Son olarak 17 Ağustos 1999 Marmara, 12 Kasım 1999 Bolu-Düzce, 06 Haziran 2000 Çankırı, 03 Şubat 2002 Sultan dağında yaşanan depremler sonrasında meydana gelen 82.000 can, 600.000 konut kaybımızı denetimsiz ve plansız yerleşimler yapılaşmaların yol açabilecekleri zararları bütün açıklığı ile ağır bir fatura olarak yeniden gözler önüne sermiştir.

Daha önce yürürlükte olan 3194 sayılı İmar Kanunu ve ilgili yönetmelik, hükümleri ile getirilen denetim faaliyetlerinin uygulamada büyük zorluklar olduğu, yapılan araştırmalarda, proje denetimi aşamasında dahi projelerin %91'de tasarım, hesap ve çizim hataları olduğu, uygulamanın ise hiç denetlenmediği ve şantiyelerin %90'ında yönetmelik ve standartlara aykırı beton döküldüğü ve beton mukavemet değerlerinin projesinde öngörülenden ortalama olarak %40 daha az olduğu tespit edilmiştir.

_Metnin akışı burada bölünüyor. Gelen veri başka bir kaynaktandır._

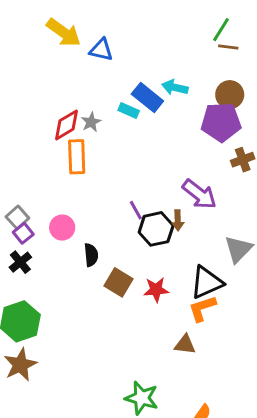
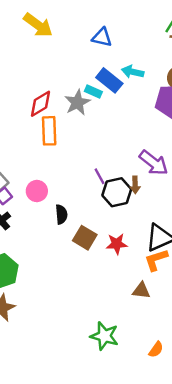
blue triangle: (101, 50) -> (102, 37), moved
gray star: (91, 122) -> (77, 103), moved, size x1.5

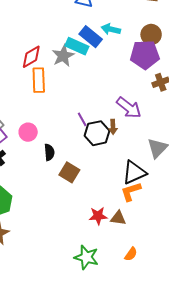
cyan rectangle: (93, 91) -> (77, 46), size x1.5
red star: (117, 244) -> (98, 216), moved
orange semicircle: (156, 350) -> (131, 254), moved

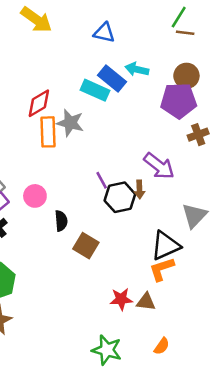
gray star: (63, 56) -> (70, 123), moved, turned -30

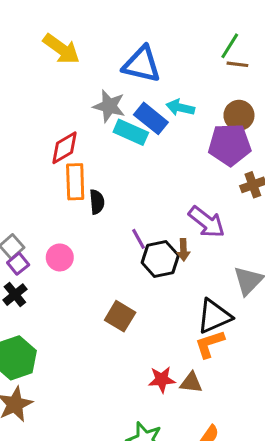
blue triangle: (104, 33) -> (142, 64), size x1.5
gray star: (70, 123) -> (109, 106), moved
black semicircle: (61, 221) -> (97, 202), moved

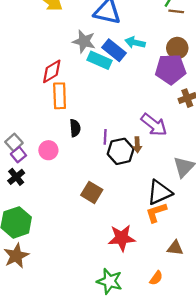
black semicircle: (97, 202) -> (75, 128), moved
purple line: (139, 239) -> (105, 137), turned 32
red star: (162, 380) -> (122, 238), size x1.4
brown triangle: (191, 383) -> (175, 248), moved

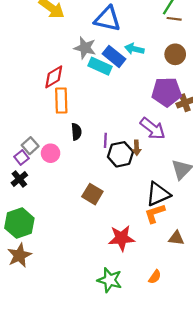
purple pentagon: (171, 69) -> (167, 92), moved
gray square: (14, 142) -> (30, 146), moved
brown triangle: (175, 248) -> (176, 238), moved

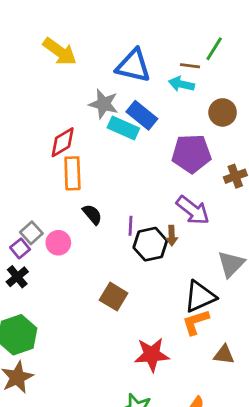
brown line: (174, 19) -> (190, 66), moved
cyan arrow: (134, 49) -> (181, 84), moved
purple pentagon: (167, 92) -> (191, 154), moved
black semicircle: (76, 132) -> (92, 214), turned -35

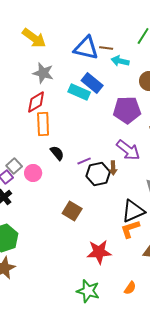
brown line: (190, 66) -> (106, 48), moved
gray star: (104, 104) -> (43, 73), moved
purple line: (131, 226) -> (84, 161), turned 64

Bu gerçeklere bağlı olarak 13 Temmuz 2001 tarihli resmi gazetede yayınlanarak yürürlüğe giren 4708 sayılı "YAPI DENETİMİ HAKKINDA KANUN'la bu eksiklikler giderilmeye çalışılmıştır.

YAPI DENETİMDE AMAÇ


Can ve mal güvenliğini temin'en, imar planına, fen, sanat ve sağlık kurallarına, standartlara uygun kaliteli yapı yapılması için proje ve yapı denetimini sağlamak ve yapı denetimine ilişkin usul ve esasları düzenlemektedir" olarak kanunla belirlenmiştir.